Secrétaire chez Gaumont, 1895
Alice Guy naît le 1er juillet 1873 à Saint-Mandé, près de Paris. Orpheline de père très tôt, elle doit travailler. Elle suit une formation de sténographe et devient en 1894 secrétaire chez Léon Gaumont, alors directeur d’une petite entreprise de matériel photographique. La même année, les frères Lumière perfectionnent leur cinématographe.
En 1895, Gaumont acquiert la licence de fabrication du chronophotographe de Georges Demenÿ — une caméra qui permet d’enregistrer le mouvement. Alice Guy assiste à une démonstration. Elle demande à Gaumont la permission de faire des essais. Il accepte, à condition que cela n’interfère pas avec son travail de secrétaire.
La Fée aux choux : 1896
En 1896, Alice Guy tourne La Fée aux choux — une petite scène fantaisiste d’une trentaine de secondes montrant une fée extrayant des bébés de choux. Le film est généralement daté de 1896, ce qui en fait l’un des tout premiers films de fiction — contemporain des premières vues Lumière, antérieur à Méliès.
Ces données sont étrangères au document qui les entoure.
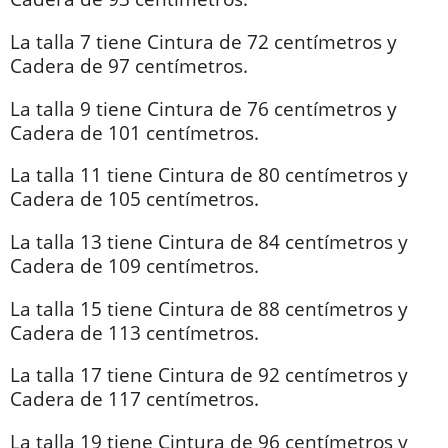
La talla 7 tiene Cintura de 72 centímetros y
Cadera de 97 centímetros.
La talla 9 tiene Cintura de 76 centímetros y
Cadera de 101 centímetros.
La talla 11 tiene Cintura de 80 centímetros y
Cadera de 105 centímetros.
La talla 13 tiene Cintura de 84 centímetros y
Cadera de 109 centímetros.
La talla 15 tiene Cintura de 88 centímetros y
Cadera de 113 centímetros.
La talla 17 tiene Cintura de 92 centímetros y
Cadera de 117 centímetros.
La talla 19 tiene Cintura de 96 centímetros y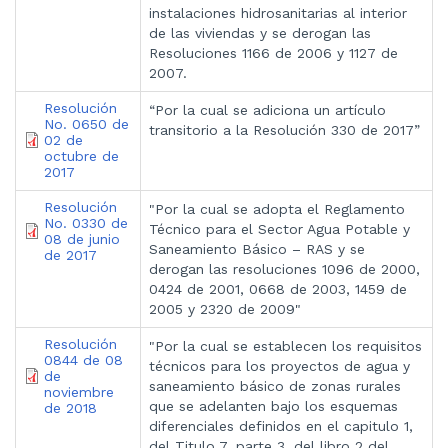
instalaciones hidrosanitarias al interior
de las viviendas y se derogan las
Resoluciones 1166 de 2006 y 1127 de
2007.
Resolución
“Por la cual se adiciona un artículo
No. 0650 de
transitorio a la Resolución 330 de 2017”
02 de
octubre de
2017
Resolución
"Por la cual se adopta el Reglamento
No. 0330 de
Técnico para el Sector Agua Potable y
08 de junio
Saneamiento Básico – RAS y se
de 2017
derogan las resoluciones 1096 de 2000,
0424 de 2001, 0668 de 2003, 1459 de
2005 y 2320 de 2009"
Resolución
"Por la cual se establecen los requisitos
0844 de 08
técnicos para los proyectos de agua y
de
saneamiento básico de zonas rurales
noviembre
que se adelanten bajo los esquemas
de 2018
diferenciales definidos en el capitulo 1,
del Titulo 7, parte 3, del libro 2 del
Ce premier film inaugure une carrière de douze ans à la tête de la production de films chez Gaumont. Alice Guy n’est plus secrétaire : elle est chef de production et réalisatrice. Elle tourne des comédies, des drames, des films musicaux, des films féeriques. En 1900, elle expérimente les « phonoscènes » — films synchronisés avec des enregistrements sonores, ancêtres du film parlant.
Paris en 1900 est la capitale mondiale du spectacle et de l’image — les femmes artistes de la Belle Époque y ont plus d’espace qu’en apparence, dans les marges du music-hall, de la photographie, du théâtre. Alice Guy s’y insère par un chemin que personne n’a balisé avant elle : celui de la réalisation cinématographique.
La révolution technique : son et couleur
Dès 1906, Alice Guy dirige la construction du nouveau studio Gaumont à Buttes-Chaumont, l’un des plus modernes d’Europe. Elle met en place un système de production industriel, recrute des techniciens, forme des acteurs. Dans le même temps, elle continue de réaliser elle-même les films les plus ambitieux.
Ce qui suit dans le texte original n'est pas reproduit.